The repeated word “vanity” in Qoheleth (Ecclesiastes) neither refers to self-centeredness nor a mirrored piece of furniture; it translates the Hebrew word hevel, which invites us to ponder life’s conundrums.
What does the Hebrew word hevel, commonly translated “vanity,” mean in Qoheleth (Ecclesiastes)?
Traditionally, English translations of the Bible have used “vanity” for the Hebrew term hevel in Qoheleth, found thirty-eight times throughout the book. This translation originated with the Latin Vulgate (fourth century CE). For some, “vanity” conjures the illusory, fleeting nature of all things, yet for others it may suggest a stereotypical selfie-taker or even a dressing table. These diverse examples illustrate why “vanity” is a misleading translation for contemporary English speakers.
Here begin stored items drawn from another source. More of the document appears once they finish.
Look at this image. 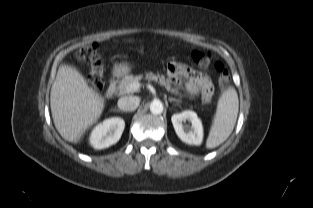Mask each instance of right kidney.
Wrapping results in <instances>:
<instances>
[{
	"mask_svg": "<svg viewBox=\"0 0 313 208\" xmlns=\"http://www.w3.org/2000/svg\"><path fill=\"white\" fill-rule=\"evenodd\" d=\"M124 127L125 122L122 118L106 119L92 130L90 144L98 150L108 148L119 141Z\"/></svg>",
	"mask_w": 313,
	"mask_h": 208,
	"instance_id": "right-kidney-1",
	"label": "right kidney"
}]
</instances>
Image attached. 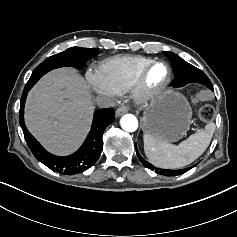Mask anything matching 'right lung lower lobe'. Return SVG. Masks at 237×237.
Wrapping results in <instances>:
<instances>
[{"mask_svg":"<svg viewBox=\"0 0 237 237\" xmlns=\"http://www.w3.org/2000/svg\"><path fill=\"white\" fill-rule=\"evenodd\" d=\"M32 86L27 82L24 88L20 101L19 121L25 140L34 156L51 170L65 175L78 174L90 168L99 159L102 151V134L105 128L115 120L114 110L112 108L97 110L94 113L91 130L81 148L70 156H55L40 145L24 123L25 100Z\"/></svg>","mask_w":237,"mask_h":237,"instance_id":"98d812e1","label":"right lung lower lobe"}]
</instances>
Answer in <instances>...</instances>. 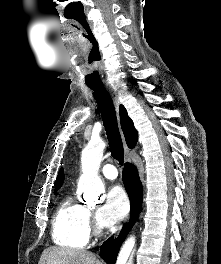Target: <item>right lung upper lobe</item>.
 <instances>
[{
    "label": "right lung upper lobe",
    "mask_w": 221,
    "mask_h": 264,
    "mask_svg": "<svg viewBox=\"0 0 221 264\" xmlns=\"http://www.w3.org/2000/svg\"><path fill=\"white\" fill-rule=\"evenodd\" d=\"M120 112V121H121V127L127 142V145L129 148L135 147L137 140H138V133L136 129L134 128L133 122L131 118L128 116L127 111L123 105H120L119 107ZM64 180V173L63 170H61L60 175L57 177L55 186L56 190H58Z\"/></svg>",
    "instance_id": "right-lung-upper-lobe-1"
}]
</instances>
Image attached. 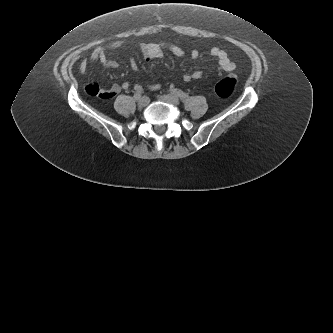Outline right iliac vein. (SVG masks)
I'll use <instances>...</instances> for the list:
<instances>
[{"mask_svg": "<svg viewBox=\"0 0 333 333\" xmlns=\"http://www.w3.org/2000/svg\"><path fill=\"white\" fill-rule=\"evenodd\" d=\"M150 100L147 96H143L138 100V106L143 108L149 104Z\"/></svg>", "mask_w": 333, "mask_h": 333, "instance_id": "63e3f726", "label": "right iliac vein"}]
</instances>
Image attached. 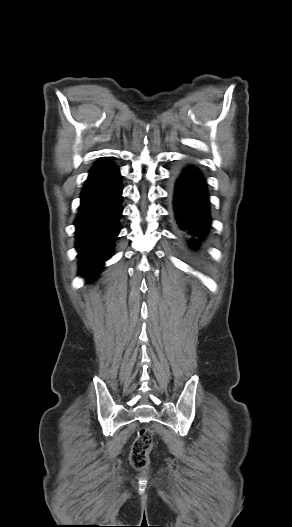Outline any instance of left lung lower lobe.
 <instances>
[{
  "label": "left lung lower lobe",
  "instance_id": "0a47b994",
  "mask_svg": "<svg viewBox=\"0 0 292 527\" xmlns=\"http://www.w3.org/2000/svg\"><path fill=\"white\" fill-rule=\"evenodd\" d=\"M174 208L178 224L194 237H202L210 224L208 197L202 175L194 168H185L175 175ZM192 245L198 243L190 238Z\"/></svg>",
  "mask_w": 292,
  "mask_h": 527
}]
</instances>
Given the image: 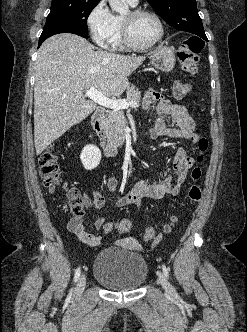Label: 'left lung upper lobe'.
<instances>
[{"mask_svg":"<svg viewBox=\"0 0 247 332\" xmlns=\"http://www.w3.org/2000/svg\"><path fill=\"white\" fill-rule=\"evenodd\" d=\"M147 1L153 9L172 27L195 34L204 40H207L195 0Z\"/></svg>","mask_w":247,"mask_h":332,"instance_id":"left-lung-upper-lobe-1","label":"left lung upper lobe"}]
</instances>
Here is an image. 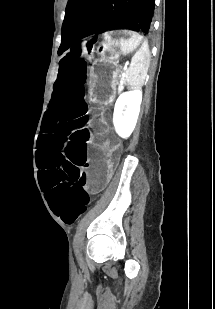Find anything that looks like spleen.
<instances>
[{
  "mask_svg": "<svg viewBox=\"0 0 215 309\" xmlns=\"http://www.w3.org/2000/svg\"><path fill=\"white\" fill-rule=\"evenodd\" d=\"M149 64L150 50L147 40H144L142 46L132 56L131 64L126 70V80L131 88H140L144 84Z\"/></svg>",
  "mask_w": 215,
  "mask_h": 309,
  "instance_id": "obj_1",
  "label": "spleen"
}]
</instances>
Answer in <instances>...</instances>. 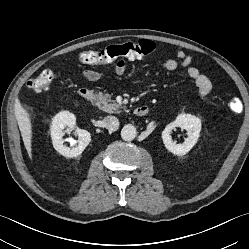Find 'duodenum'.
Here are the masks:
<instances>
[{"label": "duodenum", "instance_id": "duodenum-1", "mask_svg": "<svg viewBox=\"0 0 249 249\" xmlns=\"http://www.w3.org/2000/svg\"><path fill=\"white\" fill-rule=\"evenodd\" d=\"M79 95L82 99L86 101H93L95 99V92L87 87H82L79 89ZM149 111V107L147 105H139L135 108V115L138 117L145 116Z\"/></svg>", "mask_w": 249, "mask_h": 249}]
</instances>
The Hebrew term hevel has a wide range of meaning. It is the name of the tragic character Abel, second born of Adam and Eve in Gen 4:2. His name foreshadows his brief story: his older brother kills him within a mere six verses of his birth. Elsewhere in the Hebrew Bible, hevel indicates “idols” (Jer 8:19), “breath” (Isa 57:13), and “worthless” (Jer 2:5). Contemporary English translations of Qoheleth render hevel in varying ways: “futile” (NJPS); “pointless” (CEB); “meaningless” (NIV); “smoke” (Message)—these translations use the same English word for hevel throughout the book. The NET Bible enlists eight different terms to interpret hevel in Qoheleth because the word appears in such different contexts. Six of the times hevel appears in Qoheleth, the descriptive phrase “and a chasing after wind” follows it, providing additional meaning. Rather than choosing one English translation, I advocate substituting the Hebrew word hevel for NRSV’s “vanity” to let the book tell the reader what the word means.
How does hevel in Qoheleth lead us to philosophical reflection?
Qoheleth uses hevel poetically. For instance, the alliterative, superlative Hebrew phrase havel havalim hakkol havel, or “Vanity of vanities, all is vanity” marks the beginning and the end of the book’s core (Eccl 1:1; Eccl 12:8). Poetry as a genre often prompts its readers to thoughtfulness about the meaning of life. We see this in Eccl 8:14, where hevel bookends the poignant lament that neither the righteous nor the wicked get what they deserve:
14There is a hevel that is done upon the earth:
there are righteous ones who are treated according to the acts of the wicked,
and there are wicked ones who are treated according to the acts of the righteous.
I said, “this also is hevel.” (author’s translation)
Qoheleth’s description of this situation includes a striking reversed repetition in the middle two lines, compelling readers to reflect: “When have I seen the unjust suffering of the righteous, or the wicked implausibly rewarded?”
Thus, Qoheleth’s use of hevel prompts philosophical considerations. In 1988, Michael V. Fox argued for translating hevel in Qoheleth as “absurd/absurdity,” based on the work of the French existentialist Albert Camus. Fox explains that “absurd” captures a situation in which expectations do not align with reality, such as in Eccl 6:1-2. Though scholars still vigorously debate Fox’s translation choice, it fittingly connects Qoheleth to philosophical thought. Other scholars have compared the book to concepts in Chinese Buddhism, the Hindu concept of Karma, Taoism, Cynicism, Stoicism, Skepticism, and Postmodernism.
Additionally intriguing for philosophical reflection is the fact that hevel does not utterly dominate Qoheleth. The book also includes a sevenfold call to “seize the day” (carpe diem) by eating, drinking, and enjoying one’s life and work. The contrast between “carpe diem” and hevel (for instance in Eccl 8:15 and Eccl 8:14) poses a dilemma: Does carpe diem solve life’s absurdities such that Qoheleth ultimately advocates joy? Do these two themes provide a yin-yang balance to life? Or, are we just stress-eating when we “seize the day” in response to hevel? The best part of Qoheleth is that the answer to this quandary rests in the mind of the reader.